The interests of those who believe in economic and personal freedom are best served by the party that most strongly and successfully advances them. The Conservative Party ought to unite those who believe in free markets, free people and a smaller state. The Thatcherite, classical liberal, and anarcho-capitalist can all find agreement with the aims of the majority of Conservative policies.
However, you may disagree entirely with the assertion that the Conservative Party is a home for pragmatic right-wingers, instead placing false hope in the future electoral successes of UKIP. If so, it may be wise to consider the possibility of forging right-wing consensus by fighting for an electoral pact with the Conservatives. It will take courage from members of both parties to avoid splitting the right-wing vote at the next General Election. Murray Rothbard neatly surmised the importance of consensus when referring to the concept of the ‘freedom train’; the destination is freedom and the choice of when to get off is entirely your own.
The message of the importance of joining a party also resonates with those on the other side of politics.
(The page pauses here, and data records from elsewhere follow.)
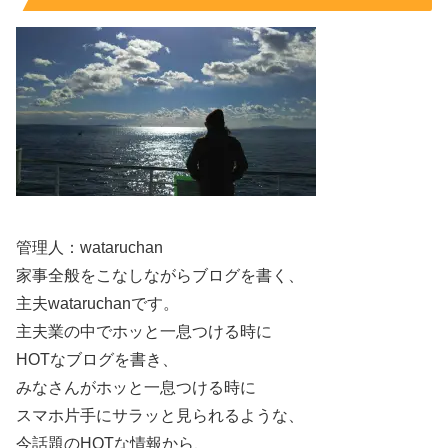
合わせすぎ商品を足すなら、味が重なりやすいので、ドリ
ンクは
さっぱり寄り
を選ぶと食べ疲れしにくくなります。
スポンサーリンク
管理人：wataruchan
家事全般をこなしながらブログを書く、
主夫wataruchanです。
主夫業の中でホッと一息つける時に
HOTなブログを書き、
みなさんがホッと一息つける時に
スマホ片手にサラッと見られるような、
今話題のHOTな情報から、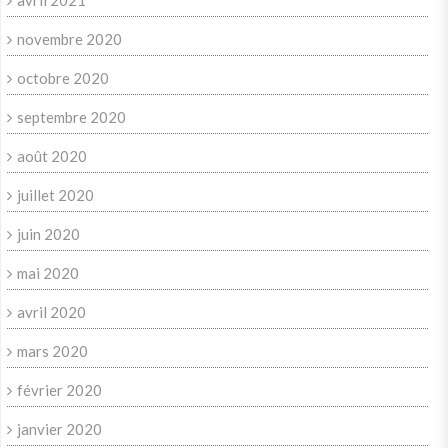
novembre 2020
octobre 2020
septembre 2020
août 2020
juillet 2020
juin 2020
mai 2020
avril 2020
mars 2020
février 2020
janvier 2020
Those of all persuasions ought to be able to agree that increasing involvement with the political process is a desirable outcome. Lively ideological debate within and between parties is the best way of discovering the right way forward. The most effective way of advancing any ideology is to actually implement it. That is only possible by ensuring that Westminster is dominated by like-minded individuals. If you class yourself as a left-libertarian, a social democrat or even a communist but aren’t yet a member of a comparable political party, then I ask you the same simple question – why not?